[Task data — start]

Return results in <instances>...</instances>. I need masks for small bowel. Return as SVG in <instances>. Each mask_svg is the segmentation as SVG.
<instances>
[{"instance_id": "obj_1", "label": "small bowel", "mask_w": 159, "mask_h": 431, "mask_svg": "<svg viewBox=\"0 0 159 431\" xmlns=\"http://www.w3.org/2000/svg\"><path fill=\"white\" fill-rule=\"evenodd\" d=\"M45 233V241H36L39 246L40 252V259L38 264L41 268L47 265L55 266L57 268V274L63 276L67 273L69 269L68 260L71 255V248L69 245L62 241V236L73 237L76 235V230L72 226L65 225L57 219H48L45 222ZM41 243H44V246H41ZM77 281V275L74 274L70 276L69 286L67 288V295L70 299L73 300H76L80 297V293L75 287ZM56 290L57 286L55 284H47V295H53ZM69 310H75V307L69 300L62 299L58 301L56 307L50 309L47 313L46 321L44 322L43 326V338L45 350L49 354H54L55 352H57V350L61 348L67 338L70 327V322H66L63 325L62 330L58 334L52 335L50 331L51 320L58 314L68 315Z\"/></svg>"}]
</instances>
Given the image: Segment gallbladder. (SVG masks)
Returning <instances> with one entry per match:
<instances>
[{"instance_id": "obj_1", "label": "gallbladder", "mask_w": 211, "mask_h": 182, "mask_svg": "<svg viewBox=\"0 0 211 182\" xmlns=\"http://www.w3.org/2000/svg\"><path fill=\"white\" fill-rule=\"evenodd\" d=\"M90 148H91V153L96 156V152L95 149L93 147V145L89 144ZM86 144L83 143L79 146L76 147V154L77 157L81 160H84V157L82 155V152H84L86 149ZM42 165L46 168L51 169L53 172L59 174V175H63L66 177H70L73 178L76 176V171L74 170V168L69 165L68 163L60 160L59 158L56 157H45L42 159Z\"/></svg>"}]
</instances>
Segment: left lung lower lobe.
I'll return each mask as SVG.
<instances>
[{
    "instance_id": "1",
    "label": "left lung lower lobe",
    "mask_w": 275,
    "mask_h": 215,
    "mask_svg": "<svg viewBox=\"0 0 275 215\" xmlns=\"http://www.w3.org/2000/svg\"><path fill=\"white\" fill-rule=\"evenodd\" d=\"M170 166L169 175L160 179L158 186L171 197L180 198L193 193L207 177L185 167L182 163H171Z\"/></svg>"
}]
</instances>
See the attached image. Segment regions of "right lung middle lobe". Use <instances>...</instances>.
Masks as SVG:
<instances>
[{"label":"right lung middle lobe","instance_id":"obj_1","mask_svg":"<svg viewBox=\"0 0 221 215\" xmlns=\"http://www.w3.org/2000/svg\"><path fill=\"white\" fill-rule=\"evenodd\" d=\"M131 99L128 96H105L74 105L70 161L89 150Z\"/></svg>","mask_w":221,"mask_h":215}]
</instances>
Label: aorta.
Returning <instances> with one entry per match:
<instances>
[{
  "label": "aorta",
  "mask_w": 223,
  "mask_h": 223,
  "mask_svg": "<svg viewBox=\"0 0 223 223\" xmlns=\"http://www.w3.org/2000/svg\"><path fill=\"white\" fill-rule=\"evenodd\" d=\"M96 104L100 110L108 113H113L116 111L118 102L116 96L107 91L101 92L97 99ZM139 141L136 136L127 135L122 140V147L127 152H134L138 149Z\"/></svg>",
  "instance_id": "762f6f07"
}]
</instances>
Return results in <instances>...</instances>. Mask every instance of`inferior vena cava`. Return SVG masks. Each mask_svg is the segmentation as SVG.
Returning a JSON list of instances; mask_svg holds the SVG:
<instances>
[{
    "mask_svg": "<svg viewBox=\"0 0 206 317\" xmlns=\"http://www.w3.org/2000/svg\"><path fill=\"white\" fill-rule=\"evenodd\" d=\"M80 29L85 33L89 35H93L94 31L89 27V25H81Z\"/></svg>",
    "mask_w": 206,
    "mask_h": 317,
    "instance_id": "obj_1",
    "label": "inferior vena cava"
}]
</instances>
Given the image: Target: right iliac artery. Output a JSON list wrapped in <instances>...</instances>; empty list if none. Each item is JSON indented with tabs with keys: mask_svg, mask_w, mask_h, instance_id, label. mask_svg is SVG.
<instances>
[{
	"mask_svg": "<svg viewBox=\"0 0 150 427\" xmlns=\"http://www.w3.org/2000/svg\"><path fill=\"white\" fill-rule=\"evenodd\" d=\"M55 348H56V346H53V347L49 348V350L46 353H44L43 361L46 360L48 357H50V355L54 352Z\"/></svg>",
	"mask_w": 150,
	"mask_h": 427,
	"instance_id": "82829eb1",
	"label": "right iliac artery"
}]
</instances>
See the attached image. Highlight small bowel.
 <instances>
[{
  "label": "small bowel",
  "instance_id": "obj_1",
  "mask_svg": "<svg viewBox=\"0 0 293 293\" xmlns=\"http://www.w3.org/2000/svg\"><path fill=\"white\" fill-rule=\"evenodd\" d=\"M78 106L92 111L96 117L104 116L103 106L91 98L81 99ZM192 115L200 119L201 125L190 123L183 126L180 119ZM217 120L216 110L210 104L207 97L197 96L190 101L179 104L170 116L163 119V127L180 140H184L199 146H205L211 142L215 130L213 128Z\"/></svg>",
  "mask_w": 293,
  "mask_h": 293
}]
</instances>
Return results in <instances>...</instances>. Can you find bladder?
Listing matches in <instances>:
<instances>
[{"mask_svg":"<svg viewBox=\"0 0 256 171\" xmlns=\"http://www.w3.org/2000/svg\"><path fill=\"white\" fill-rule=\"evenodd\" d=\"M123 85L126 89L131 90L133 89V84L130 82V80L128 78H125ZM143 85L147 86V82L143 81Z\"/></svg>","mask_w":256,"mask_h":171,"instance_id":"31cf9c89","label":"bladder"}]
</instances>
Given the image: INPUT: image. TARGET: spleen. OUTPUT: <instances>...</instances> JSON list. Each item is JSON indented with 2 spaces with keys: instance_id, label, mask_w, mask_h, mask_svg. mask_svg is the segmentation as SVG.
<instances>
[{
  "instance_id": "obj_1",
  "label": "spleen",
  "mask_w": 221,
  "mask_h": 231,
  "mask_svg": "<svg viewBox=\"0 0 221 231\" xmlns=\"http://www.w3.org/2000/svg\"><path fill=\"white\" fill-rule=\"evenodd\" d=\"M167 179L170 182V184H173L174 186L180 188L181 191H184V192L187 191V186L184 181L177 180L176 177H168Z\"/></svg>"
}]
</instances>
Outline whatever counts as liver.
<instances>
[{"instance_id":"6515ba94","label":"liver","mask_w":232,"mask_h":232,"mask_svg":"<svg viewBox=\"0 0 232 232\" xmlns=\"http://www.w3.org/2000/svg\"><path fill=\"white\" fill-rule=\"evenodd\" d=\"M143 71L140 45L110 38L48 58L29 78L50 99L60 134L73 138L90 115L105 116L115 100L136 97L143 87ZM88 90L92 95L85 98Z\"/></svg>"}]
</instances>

[Task data — finish]

### Work instructions
Reproduce every entry, word for word.

### Exercise solution
Return results in <instances>...</instances>. I need masks for small bowel. Return as SVG in <instances>. Each mask_svg is the segmentation as SVG.
<instances>
[{"instance_id": "obj_1", "label": "small bowel", "mask_w": 159, "mask_h": 431, "mask_svg": "<svg viewBox=\"0 0 159 431\" xmlns=\"http://www.w3.org/2000/svg\"><path fill=\"white\" fill-rule=\"evenodd\" d=\"M45 233V241H36L39 246L40 252V259L38 264L41 268L47 265L55 266L57 268V274L63 276L67 273L69 269L68 260L71 255V248L69 245L62 241V236L73 237L76 235V230L72 226L65 225L57 219H48L45 222ZM41 243H44V246H41ZM77 281V275L74 274L70 276L69 286L67 288V295L70 299L73 300H76L80 297V293L75 287ZM56 290L57 286L55 284H47V295H53ZM69 310H75V307L69 300L62 299L58 301L56 307L50 309L47 313L46 321L44 322L43 326V338L45 350L49 354H54L55 352H57V350L61 348L67 338L70 327V322H66L63 325L62 330L58 334L52 335L50 331L51 320L58 314L68 315Z\"/></svg>"}]
</instances>
Given the image: Segment gallbladder. (SVG masks)
Returning <instances> with one entry per match:
<instances>
[{"instance_id": "obj_1", "label": "gallbladder", "mask_w": 211, "mask_h": 182, "mask_svg": "<svg viewBox=\"0 0 211 182\" xmlns=\"http://www.w3.org/2000/svg\"><path fill=\"white\" fill-rule=\"evenodd\" d=\"M90 148H91V153L96 156V152L95 149L93 147V145L89 144ZM86 144L83 143L79 146L76 147V154L77 157L81 160H84V157L82 155V152H84L86 149ZM42 165L46 168L51 169L53 172L59 174V175H63L66 177H70L73 178L76 176V171L74 170V168L69 165L68 163L60 160L59 158L56 157H45L42 159Z\"/></svg>"}]
</instances>
Segment: left lung lower lobe.
I'll return each mask as SVG.
<instances>
[{
    "instance_id": "1",
    "label": "left lung lower lobe",
    "mask_w": 275,
    "mask_h": 215,
    "mask_svg": "<svg viewBox=\"0 0 275 215\" xmlns=\"http://www.w3.org/2000/svg\"><path fill=\"white\" fill-rule=\"evenodd\" d=\"M170 166L169 175L160 179L158 186L171 197L180 198L193 193L207 177L185 167L182 163H171Z\"/></svg>"
}]
</instances>
See the attached image. Segment regions of "right lung middle lobe". Use <instances>...</instances>.
Masks as SVG:
<instances>
[{"label":"right lung middle lobe","instance_id":"obj_1","mask_svg":"<svg viewBox=\"0 0 221 215\" xmlns=\"http://www.w3.org/2000/svg\"><path fill=\"white\" fill-rule=\"evenodd\" d=\"M131 99L128 96H105L74 105L70 161L89 150Z\"/></svg>","mask_w":221,"mask_h":215}]
</instances>
Label: aorta.
Returning <instances> with one entry per match:
<instances>
[{
  "label": "aorta",
  "mask_w": 223,
  "mask_h": 223,
  "mask_svg": "<svg viewBox=\"0 0 223 223\" xmlns=\"http://www.w3.org/2000/svg\"><path fill=\"white\" fill-rule=\"evenodd\" d=\"M96 104L100 110L108 113H113L116 111L118 102L116 96L107 91L101 92L97 99ZM139 141L136 136L127 135L122 140V147L127 152H134L138 149Z\"/></svg>",
  "instance_id": "762f6f07"
}]
</instances>
Return results in <instances>...</instances>. Mask every instance of`inferior vena cava`. Return SVG masks. Each mask_svg is the segmentation as SVG.
Returning a JSON list of instances; mask_svg holds the SVG:
<instances>
[{
    "mask_svg": "<svg viewBox=\"0 0 206 317\" xmlns=\"http://www.w3.org/2000/svg\"><path fill=\"white\" fill-rule=\"evenodd\" d=\"M80 29L85 33L89 35H93L94 31L89 27V25H81Z\"/></svg>",
    "mask_w": 206,
    "mask_h": 317,
    "instance_id": "obj_1",
    "label": "inferior vena cava"
}]
</instances>
Given the image: Target: right iliac artery. Output a JSON list wrapped in <instances>...</instances>; empty list if none. Each item is JSON indented with tabs with keys: mask_svg, mask_w, mask_h, instance_id, label. mask_svg is SVG.
<instances>
[{
	"mask_svg": "<svg viewBox=\"0 0 150 427\" xmlns=\"http://www.w3.org/2000/svg\"><path fill=\"white\" fill-rule=\"evenodd\" d=\"M55 348H56V346H53V347L49 348V350L46 353H44L43 361L46 360L48 357H50V355L54 352Z\"/></svg>",
	"mask_w": 150,
	"mask_h": 427,
	"instance_id": "82829eb1",
	"label": "right iliac artery"
}]
</instances>
See the attached image. Highlight small bowel.
 <instances>
[{
  "label": "small bowel",
  "instance_id": "obj_1",
  "mask_svg": "<svg viewBox=\"0 0 293 293\" xmlns=\"http://www.w3.org/2000/svg\"><path fill=\"white\" fill-rule=\"evenodd\" d=\"M78 106L92 111L96 117L104 116L103 106L91 98L81 99ZM192 115L200 119L201 125L190 123L183 126L180 119ZM217 120L216 110L210 104L207 97L197 96L190 101L179 104L170 116L163 119V127L180 140H184L199 146H205L211 142L215 130L213 128Z\"/></svg>",
  "mask_w": 293,
  "mask_h": 293
}]
</instances>
Return results in <instances>...</instances>. Can you find bladder?
Listing matches in <instances>:
<instances>
[{"mask_svg":"<svg viewBox=\"0 0 256 171\" xmlns=\"http://www.w3.org/2000/svg\"><path fill=\"white\" fill-rule=\"evenodd\" d=\"M123 85L126 89L131 90L133 89V84L130 82V80L128 78H125ZM143 85L147 86V82L143 81Z\"/></svg>","mask_w":256,"mask_h":171,"instance_id":"31cf9c89","label":"bladder"}]
</instances>
Given the image: INPUT: image. TARGET: spleen. OUTPUT: <instances>...</instances> JSON list. Each item is JSON indented with 2 spaces with keys: instance_id, label, mask_w, mask_h, mask_svg. mask_svg is the segmentation as SVG.
<instances>
[{
  "instance_id": "obj_1",
  "label": "spleen",
  "mask_w": 221,
  "mask_h": 231,
  "mask_svg": "<svg viewBox=\"0 0 221 231\" xmlns=\"http://www.w3.org/2000/svg\"><path fill=\"white\" fill-rule=\"evenodd\" d=\"M167 179L170 182V184H173L174 186L180 188L181 191H184V192L187 191V186L184 181L177 180L176 177H168Z\"/></svg>"
}]
</instances>
Outline whatever counts as liver.
<instances>
[{"instance_id":"6515ba94","label":"liver","mask_w":232,"mask_h":232,"mask_svg":"<svg viewBox=\"0 0 232 232\" xmlns=\"http://www.w3.org/2000/svg\"><path fill=\"white\" fill-rule=\"evenodd\" d=\"M143 71L140 45L110 38L48 58L29 78L50 99L60 134L73 138L90 115L105 116L115 100L136 97L143 87ZM88 90L92 95L85 98Z\"/></svg>"}]
</instances>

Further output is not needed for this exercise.